How to detect life?

Last updated: 30/1/01 - entire text, new NASA policy

Assuming that you are physically looking for life on another planet (in other words, not using SETI) there are a number of well-established ways of detecting life.

Possibly the first serious attempt to detect life on another planet was conducted by the Viking probes sent to Mars in 1976, whose primary aim was in fact to find life. Scientists on the Viking mission were felt fairly certain that there were no large Martian life forms alive (large being anything bigger than the size of an ant) and on a planet with an average surface temperature of minus 26°C, you can understand why they came to this conclusion.

So they knew that if life existed on Mars, it would be in the form of microbes, or micro-organisms. The Viking landers (both identical) carried three different tests to look for life and a gas-chromatograph mass spectrometer (GCMS - to analyse the composition of chemicals found on Mars). The first was called the pyrolytic release experiment.

The pyrolytic release experiment involved taking a sample of Martian soil and also adding Martian atmosphere and radioactive carbon dioxide. The atmosphere of Mars is made up primarily of carbon dioxide, and the scientists believed that any organisms on Mars would have found a way to use it (just like the way that plants use the carbon dioxide in our atmosphere for photosynthesis). So once all of this was placed in a container in the probe, it was be left for 120 hours. After this time, the mixed atmosphere was flushed out and the soil heated to a high temperature. If the soil contained any radioactive carbon, that would mean that some process had pulled the radioactive carbon dioxide out of the atmosphere and combined it with the soil - and that process would probably be life (after all, that's what plants do on Earth).

The other two experiments depended on exposing Martian soil to nutrients in solutions of water, and monitoring them to see if there were any changes indicating life.

When the Viking landers finally touched down, the latter two experiments showed astonishing signs of life; so astonishing, in fact, that the scientists couldn't quite believe it. They had monitored huge changes in the soil/nutrient mixtures - too large for the small amounts of life they were expecting.

The first experiment, the pyrolytic release, took a little longer and returned evidence that something was going on, but the data was ambiguous. In other words, there was no strong evidence for the existence of life. Finally, the GCMS returned its results - there was no sign of any organic materials - no microbes, no waste products of microbes and no dead remains of microbes.

Scientists came to the conclusion that there was no life, and that the strange results had been caused by an oxidising chemical called hydrogen peroxide in the soil. Hydrogen peroxide (H₂O₂) does not exist on Earth in large quantities because it reacts with water violently, breaking down in. But since there's no liquid water on the surface of Mars, when the hydrogen peroxide in the soil had the water nutrients added to it, it reacted violently to produce oxygen - which people first mistook as being a sign of life.

So in the end, the Viking experiments didn't really prove anything, although they helped scientists understand more about Mars and how to design better experiments.
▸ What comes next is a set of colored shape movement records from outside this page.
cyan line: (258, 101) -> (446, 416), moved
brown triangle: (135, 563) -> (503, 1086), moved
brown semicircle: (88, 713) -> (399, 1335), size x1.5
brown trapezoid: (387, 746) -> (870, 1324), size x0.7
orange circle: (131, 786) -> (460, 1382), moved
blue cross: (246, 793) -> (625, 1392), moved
More information about the Viking experiments in the educational index of our sister site, Generation Mars

It is perhaps telling that NASA's next two Athena class rovers being sent to Mars will have no biological experiments whatsoever on them. In a recent interview with Matt Golombek, Mars Pathfinder Chief Scientist, the BBC science programme Horizon discovered that NASA's new policy was to discover more information about Mars itself - it's atmosphere, geology, composition and so on - before they start to consider constructing more refined and accurate experiments that will search for life.

THE MARTIAN WAY

		A photograph of the fully deployed Beagle 2. © Beagle 2.
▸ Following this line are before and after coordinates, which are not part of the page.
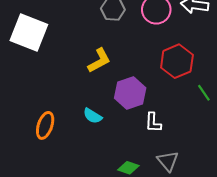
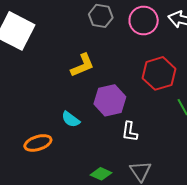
orange ellipse: (45, 125) -> (38, 143), moved, turned 48

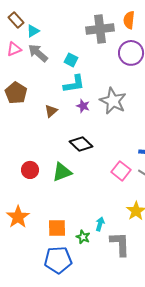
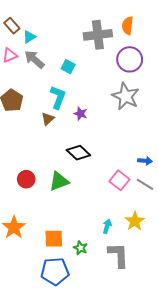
cyan L-shape: (74, 84) -> (58, 97), moved, turned -60
gray star: (113, 101) -> (126, 96), moved
cyan arrow: (100, 224) -> (107, 226), moved

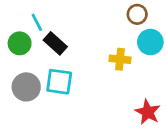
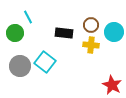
brown circle: (137, 14) -> (91, 25), moved
black rectangle: (55, 43) -> (64, 33), moved, turned -36
cyan square: (59, 82) -> (45, 62), turned 30

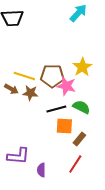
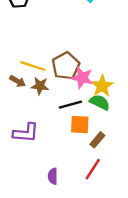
yellow star: (82, 67) -> (102, 86), moved
brown pentagon: (52, 76) -> (66, 66), turned -30
purple L-shape: (18, 156) -> (26, 133), moved

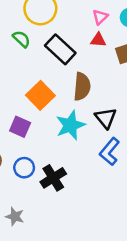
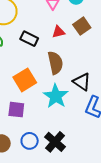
red triangle: (98, 40) -> (58, 32), moved
black rectangle: (60, 49) -> (29, 39), size x0.7
orange square: (40, 95) -> (25, 80), turned 30

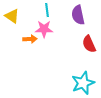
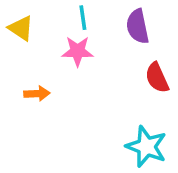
orange arrow: (30, 39) -> (37, 94), moved
cyan star: (83, 83) -> (146, 147), turned -30

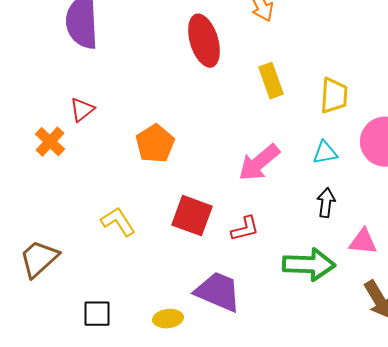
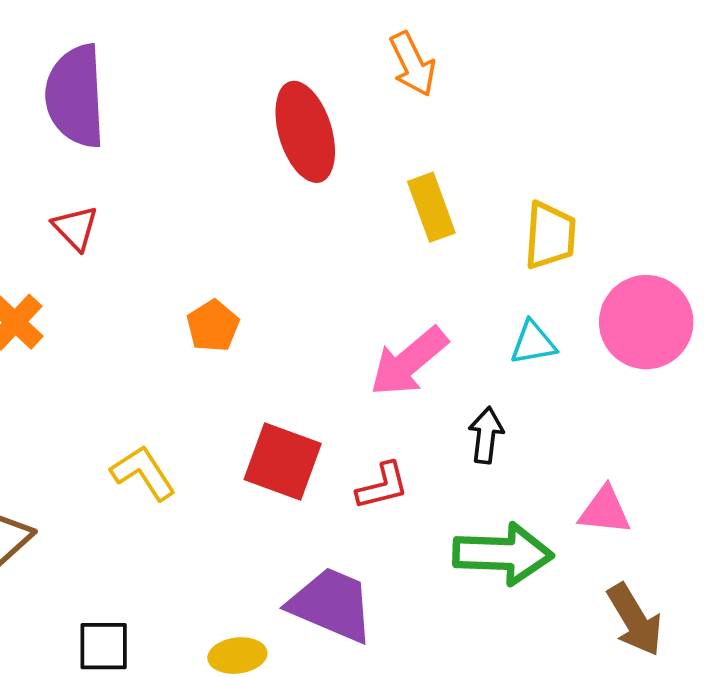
red triangle: (82, 110) -> (75, 228), moved, turned -36
orange pentagon: (155, 144) -> (213, 326), size x0.7
black arrow: (326, 203) -> (486, 435), moved

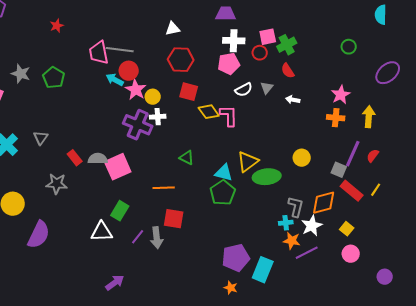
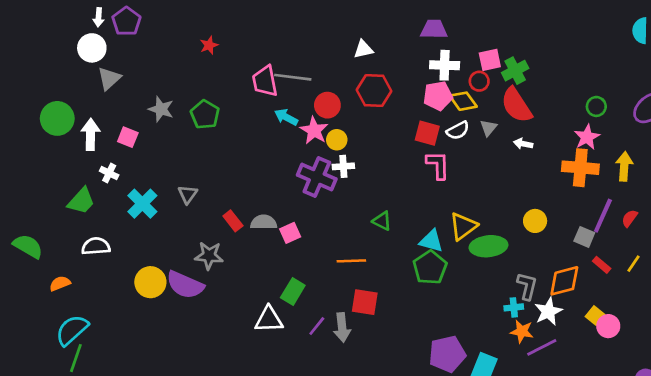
green circle: (349, 47) -> (596, 106), moved
red circle: (129, 71) -> (327, 105), moved
red semicircle: (288, 71) -> (516, 105), size x1.8
red square: (189, 92) -> (427, 133), moved
yellow diamond: (209, 112) -> (463, 101), moved
orange cross: (336, 118) -> (580, 168), size x1.5
pink square: (118, 167) -> (290, 233), size x0.6
red rectangle: (352, 191) -> (602, 265), size x0.6
purple semicircle: (39, 235) -> (185, 285), moved, turned 88
pink circle: (351, 254) -> (608, 326), moved

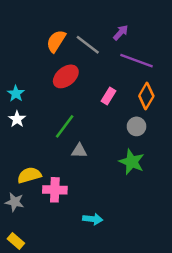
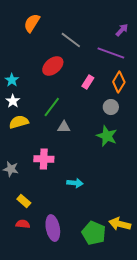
purple arrow: (121, 33) -> (122, 30), moved
orange semicircle: (56, 41) -> (32, 23), moved
yellow semicircle: (29, 175) -> (19, 122), moved
yellow rectangle: (16, 241) -> (24, 201), moved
The British Beagle 2 lander is set to touch down on Mars in 2003, and its primary aim, like the Viking landers, is to look for life. This time, the Beagle 2 has been armed with an entirely new set of tests for life.

One relatively easy way to tell whether life has existed on Mars in the past is looking for the remains of micro-organisms. These remains will be composed of organic material that is composed of carbon compounds. However, carbon compounds can be produced by other methods than biochemical reactions (which is one of the reasons why scientists dispute the fact that ALH 84001 showed there was life on Mars). Fortunately, by looking at the different isotopes of carbon that make up the carbon compounds, you can tell whether they were produced by life, since organisms use the ‘lighter’ carbon-12 preferentially over the ‘heavy’ carbon-13.
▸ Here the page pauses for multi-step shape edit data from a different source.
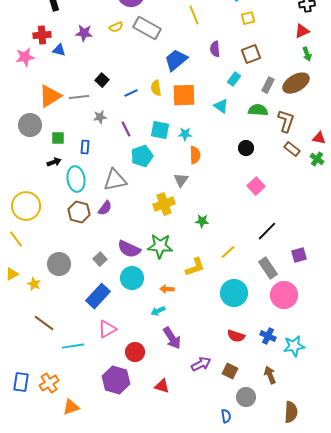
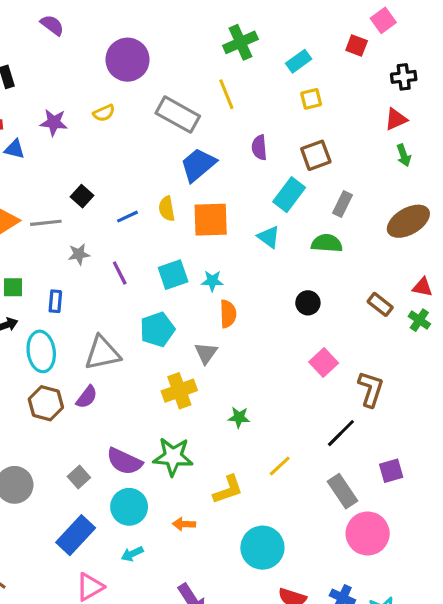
gray rectangle: (147, 28) -> (178, 115), moved
cyan rectangle: (234, 79) -> (289, 195), size x1.5
brown ellipse: (296, 83) -> (408, 221), moved
brown L-shape: (286, 121) -> (371, 389), moved
cyan square: (160, 130) -> (173, 275), turned -30
cyan pentagon: (142, 156) -> (157, 330), moved
cyan circle: (234, 293) -> (262, 548), moved
cyan arrow: (158, 311) -> (132, 554), moved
By burning carbon compounds that are taken from rocks on the surface and examining the carbon dioxide that is produced, scientists will be able to determine the isotopic composition of the carbon, and so discover whether life existed (this will be carried out by an incinerator and a mass spectrometer).

The one experiment that will attract the greatest attention from the public is the search for methane in the Martian atmosphere. Methane is solely produced by biological processes, and is quickly destroyed by light. Therefore, if any methane at all is found in the atmosphere, we can be almost certain that life exists on Mars right now. The equipment used to perform this experiment has already proven its worth in helping us understand the process of global warming, and perhaps it will make similarly ground-breaking discoveries on Mars.